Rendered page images
%%

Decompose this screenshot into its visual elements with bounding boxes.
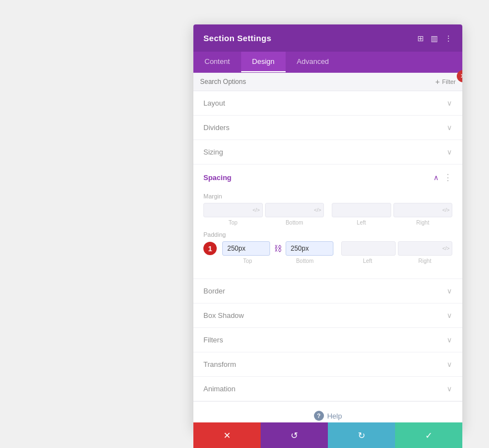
margin-left-pair: </> </> bbox=[203, 203, 324, 217]
padding-left-pair: ⛓ bbox=[222, 241, 333, 256]
link-icon-wrap: ⛓ bbox=[272, 241, 283, 256]
margin-top-label: Top bbox=[203, 220, 263, 226]
section-row-layout[interactable]: Layout ∨ bbox=[193, 91, 462, 116]
chevron-down-icon-dividers: ∨ bbox=[447, 123, 452, 132]
padding-left-wrap bbox=[341, 241, 396, 256]
padding-field-row: 1 ⛓ bbox=[203, 241, 452, 256]
chevron-down-icon-animation: ∨ bbox=[447, 385, 452, 393]
margin-right-label: Right bbox=[393, 220, 453, 226]
chevron-down-icon-transform: ∨ bbox=[447, 360, 452, 369]
chevron-down-icon-filters: ∨ bbox=[447, 336, 452, 344]
tab-content[interactable]: Content bbox=[193, 52, 241, 72]
link-icon[interactable]: ⛓ bbox=[274, 244, 282, 253]
section-row-sizing[interactable]: Sizing ∨ bbox=[193, 140, 462, 165]
padding-label: Padding bbox=[203, 231, 452, 238]
padding-top-input[interactable] bbox=[222, 241, 270, 256]
margin-field-row: </> </> </> bbox=[203, 203, 452, 217]
cancel-button[interactable]: ✕ bbox=[193, 422, 261, 448]
tabs: Content Design Advanced bbox=[193, 52, 462, 73]
undo-button[interactable]: ↺ bbox=[261, 422, 328, 448]
section-row-transform[interactable]: Transform ∨ bbox=[193, 352, 462, 377]
step-badge: 1 bbox=[203, 242, 217, 255]
spacing-content: Margin </> </> bbox=[193, 191, 462, 278]
padding-top-label: Top bbox=[220, 258, 275, 264]
tab-advanced[interactable]: Advanced bbox=[286, 52, 340, 72]
panel-title: Section Settings bbox=[203, 33, 271, 43]
redo-button[interactable]: ↻ bbox=[328, 422, 395, 448]
padding-left-input[interactable] bbox=[341, 241, 396, 256]
plus-icon: + bbox=[435, 77, 440, 86]
section-settings-panel: Section Settings ⊞ ▥ ⋮ Content Design Ad… bbox=[193, 24, 462, 430]
margin-left-label: Left bbox=[332, 220, 391, 226]
spacing-title: Spacing bbox=[203, 173, 232, 182]
save-button[interactable]: ✓ bbox=[395, 422, 462, 448]
section-row-box-shadow[interactable]: Box Shadow ∨ bbox=[193, 303, 462, 328]
panel-header: Section Settings ⊞ ▥ ⋮ bbox=[193, 24, 462, 52]
search-bar: + Filter bbox=[193, 73, 462, 91]
sections-list: Layout ∨ Dividers ∨ Sizing ∨ Spacing ∧ ⋮ bbox=[193, 91, 462, 430]
columns-icon[interactable]: ▥ bbox=[431, 34, 438, 43]
spacing-section: Spacing ∧ ⋮ Margin </> bbox=[193, 165, 462, 279]
code-icon-margin-top: </> bbox=[252, 207, 260, 213]
margin-label: Margin bbox=[203, 193, 452, 200]
margin-right-pair: </> bbox=[332, 203, 452, 217]
section-label-animation: Animation bbox=[203, 385, 236, 393]
tab-design[interactable]: Design bbox=[241, 52, 286, 72]
section-row-animation[interactable]: Animation ∨ bbox=[193, 377, 462, 401]
padding-bottom-label: Bottom bbox=[277, 258, 332, 264]
section-row-dividers[interactable]: Dividers ∨ bbox=[193, 116, 462, 140]
chevron-down-icon-box-shadow: ∨ bbox=[447, 311, 452, 320]
spacing-menu-icon[interactable]: ⋮ bbox=[443, 172, 452, 183]
padding-left-label: Left bbox=[340, 258, 395, 264]
help-label: Help bbox=[327, 412, 342, 420]
section-label-dividers: Dividers bbox=[203, 123, 229, 132]
padding-bottom-wrap bbox=[286, 241, 333, 256]
margin-bottom-wrap: </> bbox=[265, 203, 325, 217]
spacing-header[interactable]: Spacing ∧ ⋮ bbox=[193, 165, 462, 191]
section-label-layout: Layout bbox=[203, 99, 225, 107]
margin-top-wrap: </> bbox=[203, 203, 263, 217]
filter-label: Filter bbox=[442, 78, 456, 85]
search-input[interactable] bbox=[200, 78, 435, 86]
section-row-filters[interactable]: Filters ∨ bbox=[193, 328, 462, 352]
margin-field-labels: Top Bottom Left Right bbox=[203, 220, 452, 226]
padding-field-labels: Top Bottom Left Right bbox=[220, 258, 452, 264]
code-icon-margin-bottom: </> bbox=[314, 207, 321, 213]
padding-bottom-input[interactable] bbox=[286, 241, 333, 256]
section-row-border[interactable]: Border ∨ bbox=[193, 279, 462, 303]
padding-right-pair: </> bbox=[341, 241, 452, 256]
header-icons: ⊞ ▥ ⋮ bbox=[417, 34, 452, 43]
help-link[interactable]: ? Help bbox=[314, 411, 342, 421]
margin-left-input[interactable] bbox=[332, 203, 391, 217]
chevron-down-icon-sizing: ∨ bbox=[447, 148, 452, 156]
padding-top-wrap bbox=[222, 241, 270, 256]
margin-left-wrap bbox=[332, 203, 391, 217]
help-icon: ? bbox=[314, 411, 324, 421]
more-icon[interactable]: ⋮ bbox=[445, 34, 452, 43]
code-icon-padding-right: </> bbox=[442, 246, 450, 251]
section-label-sizing: Sizing bbox=[203, 148, 223, 156]
margin-bottom-label: Bottom bbox=[265, 220, 325, 226]
spacing-header-right: ∧ ⋮ bbox=[433, 172, 452, 183]
fullscreen-icon[interactable]: ⊞ bbox=[417, 34, 424, 43]
filter-button[interactable]: + Filter bbox=[435, 77, 456, 86]
code-icon-margin-right: </> bbox=[442, 207, 450, 213]
section-label-box-shadow: Box Shadow bbox=[203, 311, 244, 320]
action-bar: ✕ ↺ ↻ ✓ bbox=[193, 422, 462, 448]
section-label-transform: Transform bbox=[203, 360, 236, 369]
chevron-up-icon: ∧ bbox=[433, 173, 439, 182]
margin-right-wrap: </> bbox=[393, 203, 453, 217]
chevron-down-icon-border: ∨ bbox=[447, 287, 452, 295]
padding-right-label: Right bbox=[397, 258, 452, 264]
section-label-border: Border bbox=[203, 287, 225, 295]
chevron-down-icon-layout: ∨ bbox=[447, 99, 452, 107]
section-label-filters: Filters bbox=[203, 336, 223, 344]
padding-right-wrap: </> bbox=[398, 241, 452, 256]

%%

● **PROBLEM DESCRIPTION**: Every record above must reappear exactly in the answer, minus its pictures.

● **FINISHED TASK**:
Decompose this screenshot into its visual elements with bounding boxes.
margin-left-pair: </> </> bbox=[203, 203, 324, 217]
padding-left-pair: ⛓ bbox=[222, 241, 333, 256]
link-icon-wrap: ⛓ bbox=[272, 241, 283, 256]
margin-top-label: Top bbox=[203, 220, 263, 226]
section-row-layout[interactable]: Layout ∨ bbox=[193, 91, 462, 116]
chevron-down-icon-dividers: ∨ bbox=[447, 123, 452, 132]
padding-left-wrap bbox=[341, 241, 396, 256]
padding-field-row: 1 ⛓ bbox=[203, 241, 452, 256]
chevron-down-icon-animation: ∨ bbox=[447, 385, 452, 393]
margin-right-label: Right bbox=[393, 220, 453, 226]
chevron-down-icon-transform: ∨ bbox=[447, 360, 452, 369]
chevron-down-icon-filters: ∨ bbox=[447, 336, 452, 344]
tab-content[interactable]: Content bbox=[193, 52, 241, 72]
link-icon[interactable]: ⛓ bbox=[274, 244, 282, 253]
section-row-sizing[interactable]: Sizing ∨ bbox=[193, 140, 462, 165]
padding-label: Padding bbox=[203, 231, 452, 238]
padding-top-input[interactable] bbox=[222, 241, 270, 256]
margin-field-row: </> </> </> bbox=[203, 203, 452, 217]
cancel-button[interactable]: ✕ bbox=[193, 422, 261, 448]
tabs: Content Design Advanced bbox=[193, 52, 462, 73]
undo-button[interactable]: ↺ bbox=[261, 422, 328, 448]
section-row-transform[interactable]: Transform ∨ bbox=[193, 352, 462, 377]
step-badge: 1 bbox=[203, 242, 217, 255]
spacing-content: Margin </> </> bbox=[193, 191, 462, 278]
padding-top-label: Top bbox=[220, 258, 275, 264]
tab-advanced[interactable]: Advanced bbox=[286, 52, 340, 72]
panel-title: Section Settings bbox=[203, 33, 271, 43]
redo-button[interactable]: ↻ bbox=[328, 422, 395, 448]
padding-left-input[interactable] bbox=[341, 241, 396, 256]
plus-icon: + bbox=[435, 77, 440, 86]
section-settings-panel: Section Settings ⊞ ▥ ⋮ Content Design Ad… bbox=[193, 24, 462, 430]
margin-left-label: Left bbox=[332, 220, 391, 226]
spacing-title: Spacing bbox=[203, 173, 232, 182]
save-button[interactable]: ✓ bbox=[395, 422, 462, 448]
section-row-box-shadow[interactable]: Box Shadow ∨ bbox=[193, 303, 462, 328]
panel-header: Section Settings ⊞ ▥ ⋮ bbox=[193, 24, 462, 52]
search-bar: + Filter bbox=[193, 73, 462, 91]
sections-list: Layout ∨ Dividers ∨ Sizing ∨ Spacing ∧ ⋮ bbox=[193, 91, 462, 430]
columns-icon[interactable]: ▥ bbox=[431, 34, 438, 43]
spacing-section: Spacing ∧ ⋮ Margin </> bbox=[193, 165, 462, 279]
code-icon-margin-top: </> bbox=[252, 207, 260, 213]
margin-label: Margin bbox=[203, 193, 452, 200]
margin-right-pair: </> bbox=[332, 203, 452, 217]
section-label-animation: Animation bbox=[203, 385, 236, 393]
tab-design[interactable]: Design bbox=[241, 52, 286, 72]
section-row-animation[interactable]: Animation ∨ bbox=[193, 377, 462, 401]
padding-bottom-label: Bottom bbox=[277, 258, 332, 264]
section-row-dividers[interactable]: Dividers ∨ bbox=[193, 116, 462, 140]
chevron-down-icon-box-shadow: ∨ bbox=[447, 311, 452, 320]
spacing-menu-icon[interactable]: ⋮ bbox=[443, 172, 452, 183]
padding-left-label: Left bbox=[340, 258, 395, 264]
help-label: Help bbox=[327, 412, 342, 420]
section-label-dividers: Dividers bbox=[203, 123, 229, 132]
padding-bottom-wrap bbox=[286, 241, 333, 256]
margin-bottom-wrap: </> bbox=[265, 203, 325, 217]
spacing-header[interactable]: Spacing ∧ ⋮ bbox=[193, 165, 462, 191]
section-label-layout: Layout bbox=[203, 99, 225, 107]
margin-top-wrap: </> bbox=[203, 203, 263, 217]
filter-label: Filter bbox=[442, 78, 456, 85]
search-input[interactable] bbox=[200, 78, 435, 86]
section-row-filters[interactable]: Filters ∨ bbox=[193, 328, 462, 352]
margin-field-labels: Top Bottom Left Right bbox=[203, 220, 452, 226]
padding-field-labels: Top Bottom Left Right bbox=[220, 258, 452, 264]
code-icon-margin-bottom: </> bbox=[314, 207, 321, 213]
padding-bottom-input[interactable] bbox=[286, 241, 333, 256]
section-row-border[interactable]: Border ∨ bbox=[193, 279, 462, 303]
padding-right-pair: </> bbox=[341, 241, 452, 256]
header-icons: ⊞ ▥ ⋮ bbox=[417, 34, 452, 43]
help-link[interactable]: ? Help bbox=[314, 411, 342, 421]
margin-left-input[interactable] bbox=[332, 203, 391, 217]
chevron-down-icon-sizing: ∨ bbox=[447, 148, 452, 156]
padding-top-wrap bbox=[222, 241, 270, 256]
margin-left-wrap bbox=[332, 203, 391, 217]
help-icon: ? bbox=[314, 411, 324, 421]
more-icon[interactable]: ⋮ bbox=[445, 34, 452, 43]
code-icon-padding-right: </> bbox=[442, 246, 450, 251]
section-label-sizing: Sizing bbox=[203, 148, 223, 156]
margin-bottom-label: Bottom bbox=[265, 220, 325, 226]
spacing-header-right: ∧ ⋮ bbox=[433, 172, 452, 183]
fullscreen-icon[interactable]: ⊞ bbox=[417, 34, 424, 43]
filter-button[interactable]: + Filter bbox=[435, 77, 456, 86]
code-icon-margin-right: </> bbox=[442, 207, 450, 213]
section-label-box-shadow: Box Shadow bbox=[203, 311, 244, 320]
action-bar: ✕ ↺ ↻ ✓ bbox=[193, 422, 462, 448]
section-label-transform: Transform bbox=[203, 360, 236, 369]
chevron-up-icon: ∧ bbox=[433, 173, 439, 182]
margin-right-wrap: </> bbox=[393, 203, 453, 217]
chevron-down-icon-border: ∨ bbox=[447, 287, 452, 295]
padding-right-label: Right bbox=[397, 258, 452, 264]
section-label-border: Border bbox=[203, 287, 225, 295]
chevron-down-icon-layout: ∨ bbox=[447, 99, 452, 107]
section-label-filters: Filters bbox=[203, 336, 223, 344]
padding-right-wrap: </> bbox=[398, 241, 452, 256]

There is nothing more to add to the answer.